Film: Alsino and the Condor / Alsino y el cóndor (1983)
Alsino is a ten-year-old living with his grandmother in abject poverty somewhere in the interior of Nicaragua, near to the rebel strongholds occupying the mountains. The Condor is a helicopter, piloted by American military 'consultant' Frank (Dean Stockwell) in charge of exterminating communist guerillas. Alsino and Frank meet when the military establishes a staging area near Alsino's village. The boy is a relatively typical child, but he dreams of flying and talks abstractly of his ambitions with his first girlfriend. When Frank takes Alsino on a helicopter ride, the American imagines Alsino will be awed and grateful, but little understands that his advice, to study hard and come to America, is not only condescending, but completely impossible. Soon after, Alsino, unsatisfied with mechanical flight, tries to launch into the sky from a tree. He injures himself and becomes a hunchback for life. He leaves home and learns to survive in the wild, eventually taking up with an itinerant bird salesman, who cares for him but only pays a pittance.

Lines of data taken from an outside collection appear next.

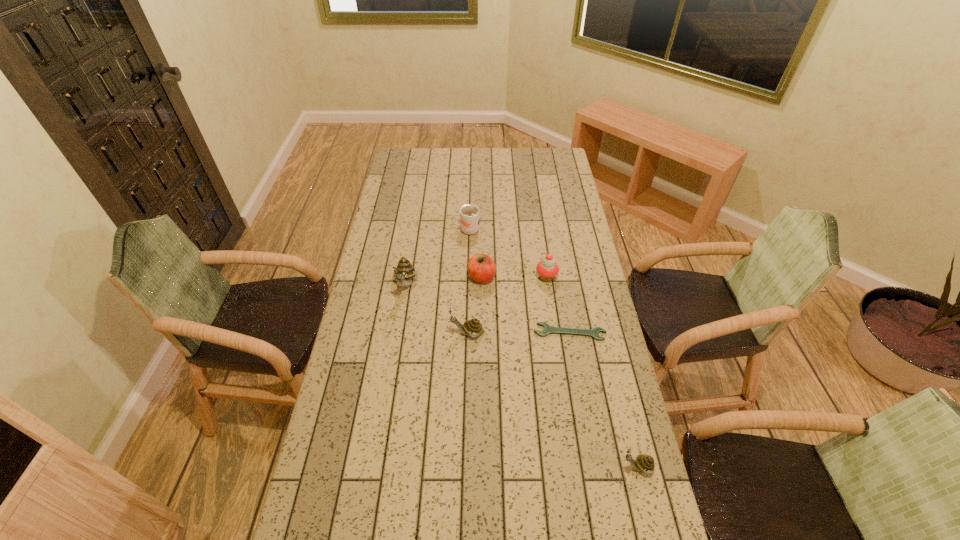 Locate an element on the screen. The width and height of the screenshot is (960, 540). the farthest snail is located at coordinates (404, 271).

This screenshot has height=540, width=960. In order to click on the tallest snail in this screenshot , I will do `click(404, 271)`.

This screenshot has width=960, height=540. I want to click on the second nearest snail, so click(x=473, y=327).

This screenshot has height=540, width=960. Identify the location of the second tallest snail. (473, 327).

Find the location of a particular element. The width and height of the screenshot is (960, 540). the shortest snail is located at coordinates (645, 463).

This screenshot has height=540, width=960. In order to click on the nearest snail in this screenshot , I will do (645, 463).

You are a GUI agent. You are given a task and a screenshot of the screen. Output one action in this format:
    pyautogui.click(x=<x>, y=<y>)
    Task: Click on the cupcake
    The image size is (960, 540).
    Given the screenshot: What is the action you would take?
    pyautogui.click(x=547, y=269)

Where is `the farthest object`? This screenshot has height=540, width=960. the farthest object is located at coordinates (469, 214).

You are a GUI agent. You are given a task and a screenshot of the screen. Output one action in this format:
    pyautogui.click(x=<x>, y=<y>)
    Task: Click on the wrench
    The image size is (960, 540).
    Given the screenshot: What is the action you would take?
    pyautogui.click(x=548, y=329)

Where is `apple`? Image resolution: width=960 pixels, height=540 pixels. apple is located at coordinates (481, 268). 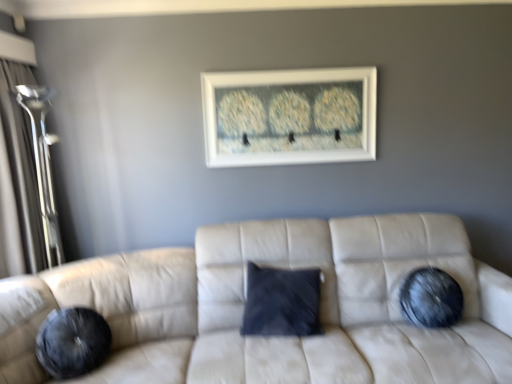 Measure the distance between point (x=459, y=288) and camera.

Point (x=459, y=288) is 2.41 meters from camera.

What is the approximate width of velvety black pillow at right?

velvety black pillow at right is 5.28 inches in width.

Locate an element on the screen. This screenshot has height=384, width=512. white matte picture frame at upper center is located at coordinates (289, 116).

This screenshot has width=512, height=384. I want to click on transparent glass door at left, so click(22, 163).

Looking at this image, is suede beige couch at center far from white matte picture frame at upper center?

suede beige couch at center is actually quite close to white matte picture frame at upper center.

Is suede beige couch at center facing away from white matte picture frame at upper center?

No, suede beige couch at center is not facing the opposite direction of white matte picture frame at upper center.

Which object is more forward, suede beige couch at center or white matte picture frame at upper center?

suede beige couch at center is closer to the camera.

In terms of height, does suede beige couch at center look taller or shorter compared to white matte picture frame at upper center?

Clearly, suede beige couch at center is taller compared to white matte picture frame at upper center.

From a real-world perspective, is velvety black pillow at right positioned under white matte picture frame at upper center based on gravity?

Correct, in the physical world, velvety black pillow at right is lower than white matte picture frame at upper center.

Can you confirm if velvety black pillow at right is positioned to the right of white matte picture frame at upper center?

Yes, velvety black pillow at right is to the right of white matte picture frame at upper center.

Can you confirm if velvety black pillow at right is bigger than white matte picture frame at upper center?

Actually, velvety black pillow at right might be smaller than white matte picture frame at upper center.

Can you tell me how much velvety black pillow at right and white matte picture frame at upper center differ in facing direction?

They differ by 6.79 degrees in their facing directions.

Considering their positions, is suede beige couch at center located in front of or behind velvety black pillow at right?

suede beige couch at center is in front of velvety black pillow at right.

Is point (192, 315) closer to camera compared to point (430, 271)?

No, it is behind (430, 271).

Which object is thinner, suede beige couch at center or velvety black pillow at right?

With smaller width is velvety black pillow at right.

Is suede beige couch at center positioned far away from velvety black pillow at right?

→ They are positioned close to each other.

Considering the relative sizes of velvety black pillow at right and suede beige couch at center in the image provided, is velvety black pillow at right smaller than suede beige couch at center?

Yes.

From the image's perspective, is velvety black pillow at right below suede beige couch at center?

No, from the image's perspective, velvety black pillow at right is not beneath suede beige couch at center.

Does velvety black pillow at right turn towards suede beige couch at center?

Yes, velvety black pillow at right is turned towards suede beige couch at center.

What's the angular difference between velvety black pillow at right and suede beige couch at center's facing directions?

6.02 degrees.

Can you confirm if white matte picture frame at upper center is wider than transparent glass door at left?

No.

Which of these two, white matte picture frame at upper center or transparent glass door at left, stands taller?

transparent glass door at left is taller.

Considering the points (351, 103) and (29, 235), which point is in front, point (351, 103) or point (29, 235)?

Point (29, 235)

This screenshot has height=384, width=512. I want to click on glass door in front of the white matte picture frame at upper center, so 22,163.

Considering the relative sizes of transparent glass door at left and velvety black pillow at right in the image provided, is transparent glass door at left smaller than velvety black pillow at right?

Actually, transparent glass door at left might be larger than velvety black pillow at right.

Identify the location of glass door above the velvety black pillow at right (from the image's perspective). (22, 163).

Considering the positions of objects transparent glass door at left and velvety black pillow at right in the image provided, who is in front, transparent glass door at left or velvety black pillow at right?

transparent glass door at left.

Is suede beige couch at center at the back of transparent glass door at left?

No, transparent glass door at left is not facing the opposite direction of suede beige couch at center.

Considering the sizes of transparent glass door at left and suede beige couch at center in the image, is transparent glass door at left taller or shorter than suede beige couch at center?

Considering their sizes, transparent glass door at left has more height than suede beige couch at center.

Is transparent glass door at left bigger than suede beige couch at center?

Actually, transparent glass door at left might be smaller than suede beige couch at center.

Does transparent glass door at left appear on the right side of suede beige couch at center?

No.

The height and width of the screenshot is (384, 512). I want to click on picture frame behind the suede beige couch at center, so click(x=289, y=116).

Find the location of `pillow lying below the white matte picture frame at upper center (from the image's perspective)`. pillow lying below the white matte picture frame at upper center (from the image's perspective) is located at coordinates (431, 298).

When comparing their distances from transparent glass door at left, does white matte picture frame at upper center or velvety black pillow at right seem closer?

Based on the image, white matte picture frame at upper center appears to be nearer to transparent glass door at left.

When comparing their distances from transparent glass door at left, does velvety black pillow at right or suede beige couch at center seem further?

velvety black pillow at right.

Based on their spatial positions, is white matte picture frame at upper center or velvety black pillow at right further from suede beige couch at center?

Based on the image, white matte picture frame at upper center appears to be further to suede beige couch at center.

When comparing their distances from velvety black pillow at right, does transparent glass door at left or suede beige couch at center seem further?

transparent glass door at left is positioned further to the anchor velvety black pillow at right.

From the image, which object appears to be nearer to white matte picture frame at upper center, suede beige couch at center or transparent glass door at left?

suede beige couch at center lies closer to white matte picture frame at upper center than the other object.

Which object lies further to the anchor point white matte picture frame at upper center, suede beige couch at center or velvety black pillow at right?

Alsino moves on after learning that the man dislocates the wings of his birds to keep them from flying away. He later meets the rebels, who offer him his first real sense of family, home and identity. Meanwhile Frank has become increasingly angry, drunk and frustrated by his failure to make either tactical or ideological inroads, and green-lights saturation bombing despite acknowledging the heavy civilian toll. A friendly fire incident leads to a catastrophic loss of life and the rebels, with Alsino astride the shoulders of a fellow freedom fighter (perhaps really flying now for the first time), enter the village victoriously.
Nicaragua doesn't really have a film industry and Alsino and the Condor suffers from technical, logistical and budgetary constraints (awkward cuts have to disguise unfeasible scenes like an important helicopter crash and leave the story a bit piecemeal at times), but it doesn't have a shortage of ambition. Director Miguel Littin (a Chilean best known for his debut feature The Jackal of Nahueltoro) isn't shy about his politics, which are certain to rub many the wrong way (he explicitly condemns American interference, highlighting their atrocities without mentioning those committed on the other side), but he's making a valid case for Nicaragua's right to self-determination.
The film's characterization of Frank, who gets several major scenes even at the expense of Alsino's story arc, actually shows a degree of unexpected compassion: Franks cares about the country, democracy, the need for education, etc. He wants to make a difference and is disgusted by his fellow career soldiers, some of whom are little better than mercenaries. Like Alsino he is ultimately a mere pawn in the hands of larger political forces, but unlike Alsino (who consciously rejects victimhood by instinctually refusing to be exploited, even if independence sinks him into further poverty), Frank faithfully plays his part in the game of nations with fatal results. Sadly, American actor Dean Stockwell being top-billed is exactly like the type of cultural imperialism that Littin would rage against, but perhaps it's a reflection of Alsino's somewhat shaky position as a central character, occasionally overwhelmed by his allegorical double duty as a stand-in for Nicaragua's political awakening. That said, I actually like the motif of flight (the disappointment of the mechanical helicopter, the failed leap from the tree, the clipped feathers of the bird man, etc.) as a multifaceted metaphor for aspiring towards freedom despite ceaseless resistance. These themes transcend the film's borderline belabored politics and give the film its much-needed emotional drive.